## WHAT YOU NEED TO DO:
A faithful copy of all the data is required; pictures should not be included.

## Stored data entries:
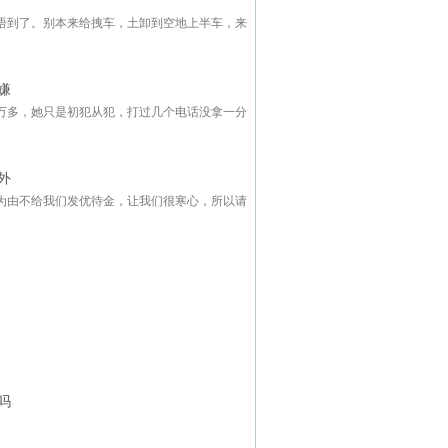
捂到了。别本来给拽车，土卸到空地上半车，来
嫌
万多，她只是初犯从犯，打过几个电话没拿一分
外
为由不给我们发优待金，让我们很寒心，所以请
吗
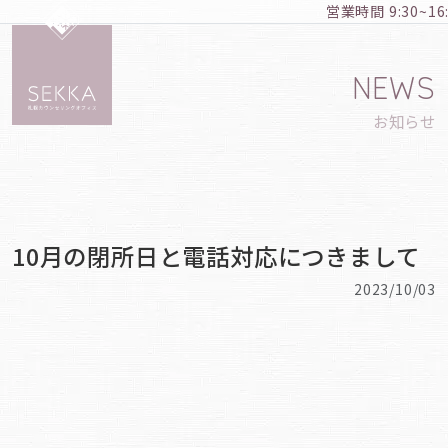
営業時間 9:30~1
NEWS
お知らせ
10月の閉所日と電話対応につきまして
2023/10/03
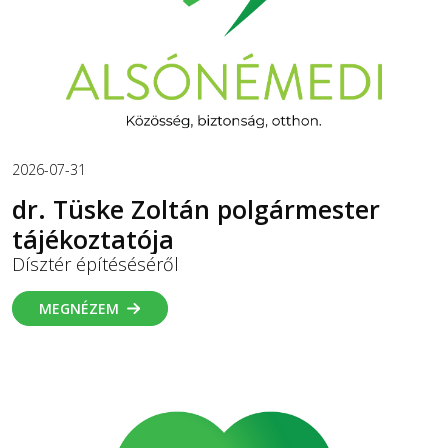
2026-07-31
dr. Tüske Zoltán polgármester
tájékoztatója
Dísztér építéséséről
MEGNÉZEM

## YOUR RESPONSE:
捂到了。别本来给拽车，土卸到空地上半车，来
嫌
万多，她只是初犯从犯，打过几个电话没拿一分
外
为由不给我们发优待金，让我们很寒心，所以请
吗
営業時間 9:30~1
NEWS
お知らせ
10月の閉所日と電話対応につきまして
2023/10/03
2026-07-31
dr. Tüske Zoltán polgármester
tájékoztatója
Dísztér építéséséről
MEGNÉZEM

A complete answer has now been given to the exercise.